Le Sierra Club fait partie des associations environnementalistes qui se mobilisent activement et politiquement pour faire comprendre aux Américains à quel point la marée noire qui menace les côtes de Louisiane et de Floride représente un danger écologique pour la région. Et il use de sa force de groupe de pression sur la majorité démocrate et sur la Maison Blanche afin que des mesures soient prises pour éviter un nouveau désastre de ce type, et pour combattre les affirmations des spécialistes du groupe pétrolier BP, qui tentent de convaincre l’opinion publique que, grâce à l’évaporation d’une partie du pétrole, la surface de l’eau ne serait pas plus dangereuse que les opérations de dégazage des bateaux qui croisent dans le golfe. Jill Mastrototaro, directrice régionale du bureau de la Nouvelle-Orléans, ne cache pas l’inquiétude de son organisation, tout en affirmant sa détermination.

Politis : Près d’un mois après l’explosion de la plate-forme pétrolière, quelle est la situation dans le golfe du Mexique ?

Jill Mastrototaro : Elle ne change hélas pas. La marée noire continue de s’approcher et de s’étendre à la même vitesse sans rencontrer d’obstacle. Elle atteint les rivages dans les espaces les plus sensibles comme les plages de Louisiane et les marais. Elle a également atteint la barrière des îles du Mississipi. En ce début de semaine, la fuite du puits se poursuit au même rythme.

De votre point de vue, qui est responsable ?

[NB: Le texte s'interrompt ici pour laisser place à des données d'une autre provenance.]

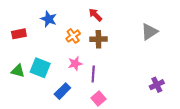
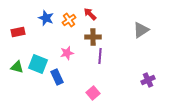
orange cross: (73, 36) -> (69, 20), moved
pink star: (75, 64) -> (67, 53), moved
purple line: (93, 74) -> (100, 56), moved
blue rectangle: (62, 91) -> (57, 77), moved, turned -70

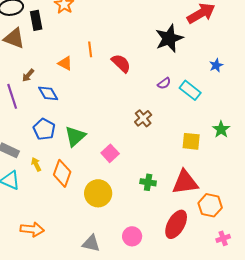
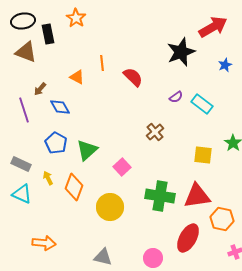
blue star: (216, 65) -> (225, 65), moved
green cross: (148, 182) -> (160, 196), size x1.8
pink circle: (132, 236) -> (153, 258), moved

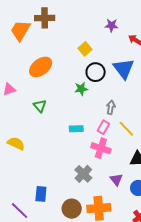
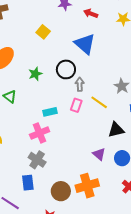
black circle: (96, 72) -> (66, 69), moved
green star: (81, 89) -> (35, 74), moved
pink cross: (101, 148) -> (40, 133), moved, turned -30
gray cross: (83, 174) -> (37, 160), moved

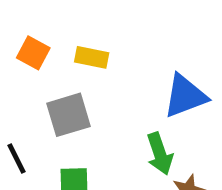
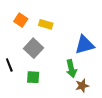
gray square: (68, 115) -> (33, 48), turned -36

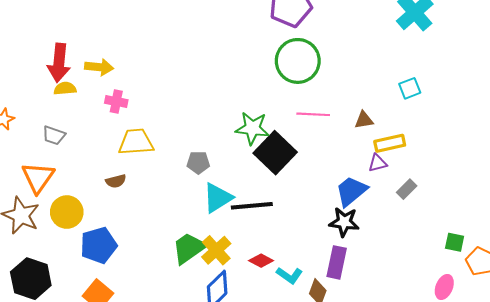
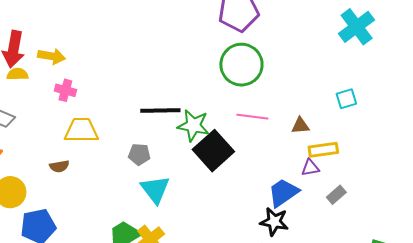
cyan triangle: (218, 198) -> (155, 189), turned -40
black line: (252, 206) -> (160, 110), moved

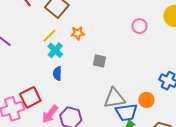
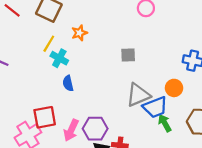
gray square: (100, 61) -> (128, 55), moved
red square: (30, 97) -> (45, 117), turned 30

La responsabilité est celle de BP. Mais, comme l’a expliqué notre directeur général, Michael Brune, s’il est normal que la société responsable compense toutes les pertes et tous les dégâts, il n’est pas normal que cette société pétrolière ait le pouvoir de prendre toutes les décisions. Ce qu’elle nettoie, c’est surtout son image de marque, sa réputation. Le gouvernement fédéral est beaucoup trop proche de BP et des sociétés pétrolières, et nous avons un besoin urgent d’une séparation de l’État et des pétroliers. Il faut une autorité indépendante pour procéder à tous les tests et aux évaluations des dégâts. Personne ne peut honnêtement prétendre que cette marée noire n’est pas dangereuse. Quand elle parvient sur les côtes, le pétrole reste toxique pour la faune et pour les gens, même si la concentration est moins élevée qu’au large. Les affirmations de BP sur ce point sont mensongères.

Quelles sont les perspectives pour les forages offshore dans le golfe du Mexique ?

Étant donné l’ampleur du désastre, les perspectives de nouveaux forages offshore n’importe où aux États-Unis sont faibles ou nulles. Le Sierra Club a lancé un appel à l’administration du président Obama pour qu’elle rétablisse le moratoire sur ces forages, qui avait été levé le 31 mars. Nous pensons qu’une telle décision est la seule raisonnable.

Que pensez-vous du texte de loi déposé il y a quelques jours pour interdire ce type de forage ?

La proposition de loi du sénateur de Floride Bill Nelson est un point de départ important pour assurer la sécurité future de notre littoral et des gens qui vivent sur les côtes, en particulier ceux qui vivent de la mer. Et les forages prévus au large de l’Alaska doivent également être soumis à un moratoire.

Qui s’oppose aux interdictions et à un moratoire ?

Toutes les compagnies pétrolières et aussi celles qui cherchent du gaz.
Quels sont les plus grands risques en termes de pollution aux États-Unis ?
Les pollutions de l’air et de l’eau, qu’il s’agisse des lacs et des rivières ou bien des nappes souterraines. Ce qui implique la responsabilité des industriels, de la pétrochimie et des centres industriels.

Quels sont les problèmes les plus importants pour la biodiversité aux États-Unis ?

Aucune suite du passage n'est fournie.